The PCMCIA modules like to call devfs functions [if available] on a timer for some reason. When you get an interrupt, it has no clue what do to with it sends it over to schedule() which BUGs() out as it's also clueless...
Comment 11 Jesper Toft 2003-08-27 02:48:26 UTC
This works! 
Comment 12 Tim Yamin (RETIRED) gentoo-dev 2003-08-27 02:52:42 UTC
Resolving. I'll try and get this into the next gentoo kernel. Thanks for your help  :-)

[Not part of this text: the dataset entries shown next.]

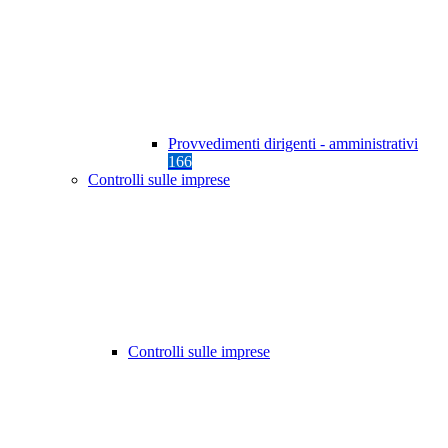
Provvedimenti dirigenti - amministrativi
166
Controlli sulle imprese
Controlli sulle imprese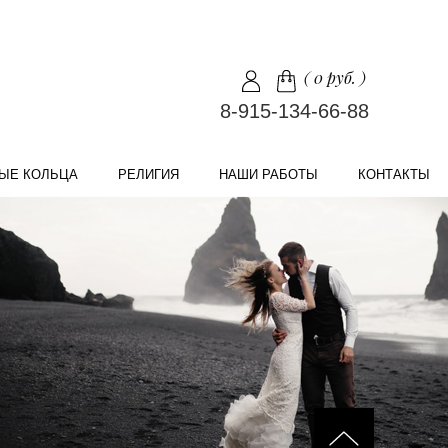
(
0 руб.
)
8-915-134-66-88
ЫЕ КОЛЬЦА
РЕЛИГИЯ
НАШИ РАБОТЫ
КОНТАКТЫ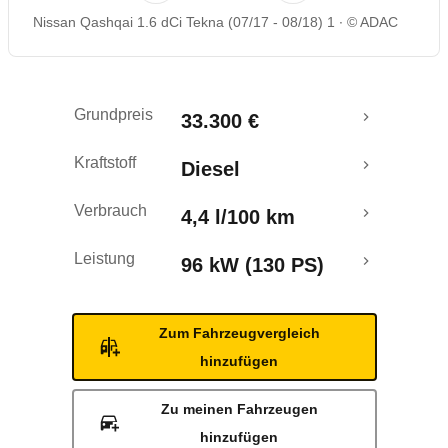
Nissan Qashqai 1.6 dCi Tekna (07/17 - 08/18) 1
© ADAC
Rückrufe & Mängel
Ecotest
Grundpreis
33.300 €
Crashtest
Kraftstoff
Diesel
Verbrauch
4,4 l/100 km
Leistung
96 kW (130 PS)
Zum Fahrzeugvergleich
hinzufügen
Zu meinen Fahrzeugen
hinzufügen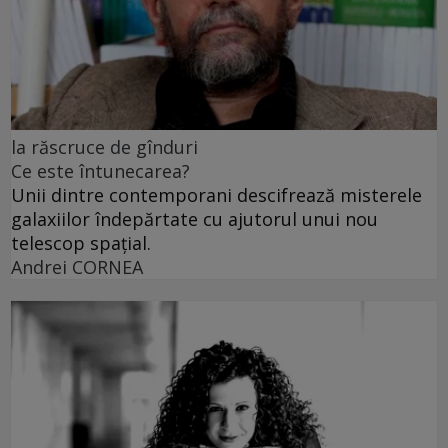
la răscruce de gînduri
Ce este întunecarea?
Unii dintre contemporani descifrează misterele
galaxiilor îndepărtate cu ajutorul unui nou
telescop spațial.
Andrei CORNEA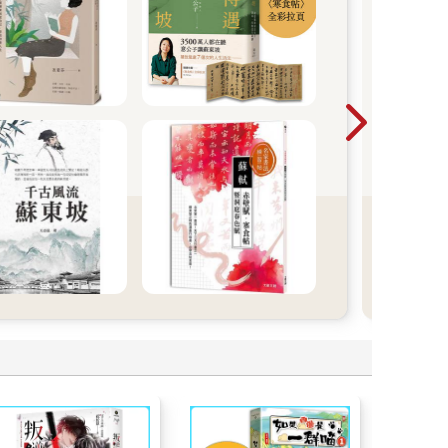
夏天
合。
藏著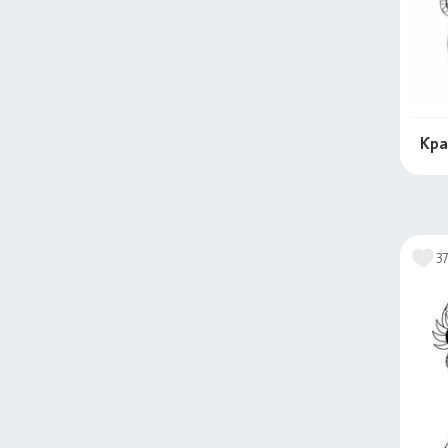
Кра
3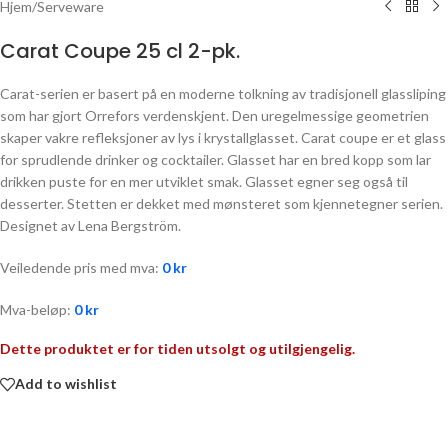
Hjem
/
Serveware
Carat Coupe 25 cl 2-pk.
Carat-serien er basert på en moderne tolkning av tradisjonell glassliping
som har gjort Orrefors verdenskjent. Den uregelmessige geometrien
skaper vakre refleksjoner av lys i krystallglasset. Carat coupe er et glass
for sprudlende drinker og cocktailer. Glasset har en bred kopp som lar
drikken puste for en mer utviklet smak. Glasset egner seg også til
desserter. Stetten er dekket med mønsteret som kjennetegner serien.
Designet av Lena Bergström.
Veiledende pris med mva:
0
kr
Mva-beløp:
0
kr
Dette produktet er for tiden utsolgt og utilgjengelig.
Add to wishlist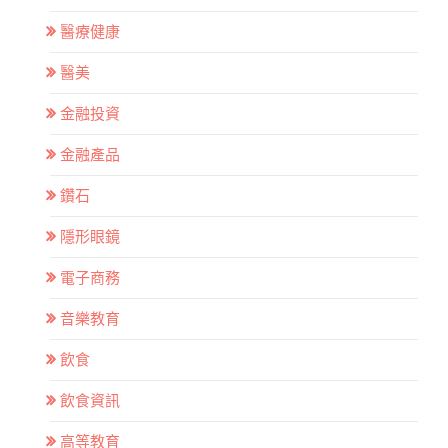
醫療健康
醫美
金融投資
金融產品
鑽石
隱形眼鏡
電子商務
音樂教育
飲食
飲食資訊
高等教育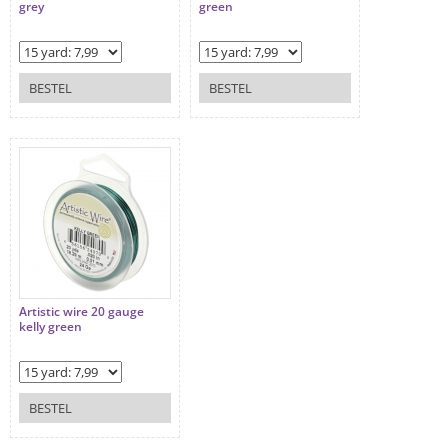
grey
green
BESTEL
BESTEL
Artistic wire 20 gauge
kelly green
BESTEL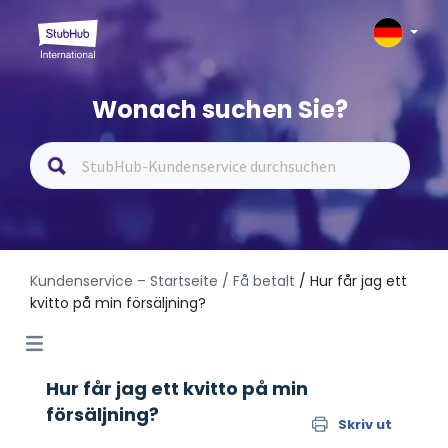
Wonach suchen Sie?
Kundenservice – Startseite
/ Få betalt
/ Hur får jag ett
kvitto på min försäljning?
Hur får jag ett kvitto på min
försäljning?
Skriv ut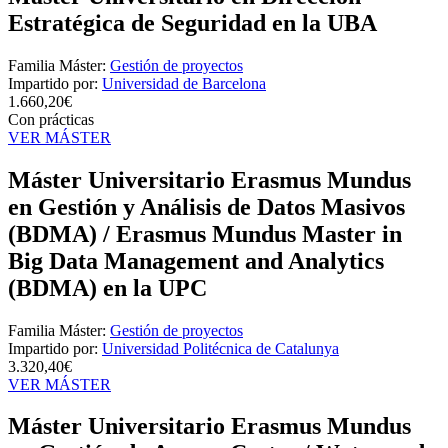
Estratégica de Seguridad en la UBA
Familia Máster:
Gestión de proyectos
Impartido por:
Universidad de Barcelona
1.660,20€
Con prácticas
VER MÁSTER
Máster Universitario Erasmus Mundus
en Gestión y Análisis de Datos Masivos
(BDMA) / Erasmus Mundus Master in
Big Data Management and Analytics
(BDMA) en la UPC
Familia Máster:
Gestión de proyectos
Impartido por:
Universidad Politécnica de Catalunya
3.320,40€
VER MÁSTER
Máster Universitario Erasmus Mundus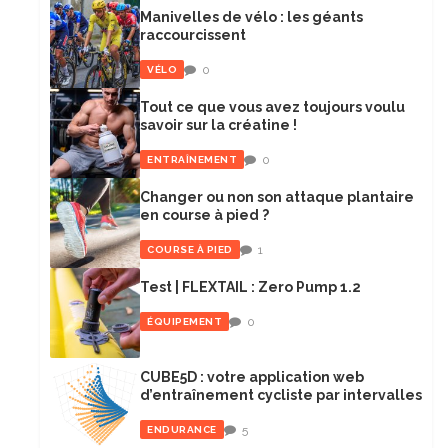
Manivelles de vélo : les géants
raccourcissent
0
VÉLO
Tout ce que vous avez toujours voulu
savoir sur la créatine !
0
ENTRAÎNEMENT
Changer ou non son attaque plantaire
en course à pied ?
1
COURSE À PIED
Test | FLEXTAIL : Zero Pump 1.2
0
ÉQUIPEMENT
CUBE5D : votre application web
d’entraînement cycliste par intervalles
5
ENDURANCE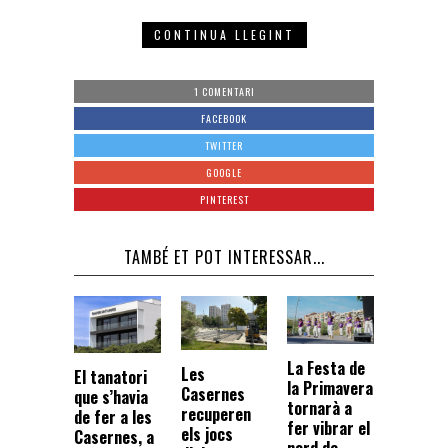
CONTINUA LLEGINT
1 COMENTARI
FACEBOOK
TWITTER
GOOGLE
PINTEREST
TAMBÉ ET POT INTERESSAR...
La Festa de
Les
El tanatori
la Primavera
Casernes
que s’havia
tornarà a
recuperen
de fer a les
fer vibrar el
els jocs
Casernes, a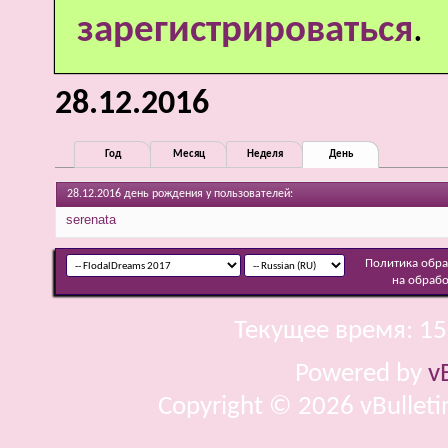
зарегистрироваться
.
28.12.2016
Год
Месяц
Неделя
День
28.12.2016 день рождения у пользователей:
serenata
Политика обр
на обраб
Текущее время:
15
Powered by
v
Copyright © 2026 vBulletin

Comment 13 Tim Yamin (RETIRED) gentoo-dev 2003-08-28 01:02:52 UTC
*** Bug 27448 has been marked as a duplicate of this bug. ***
Comment 14 Lindsay Haisley 2003-09-22 12:23:40 UTC
I note that this bug is still in gentoo-sources (r7) which I put on a system this past weekend (c.a. 9/20/03).  This problem occurs in other contexts, apparently, as I found out when a newly installed kernel on a desktop system crashed with the same error.  I had to apply the same fix.

Did this slip through the cracks?  Shouldn't it be in gentoo-sources by now?  It's marked as FIXED.
Comment 15 Tim Yamin (RETIRED) gentoo-dev 2003-09-24 12:33:06 UTC
Fixed in CVS, should sync over to Portage soon.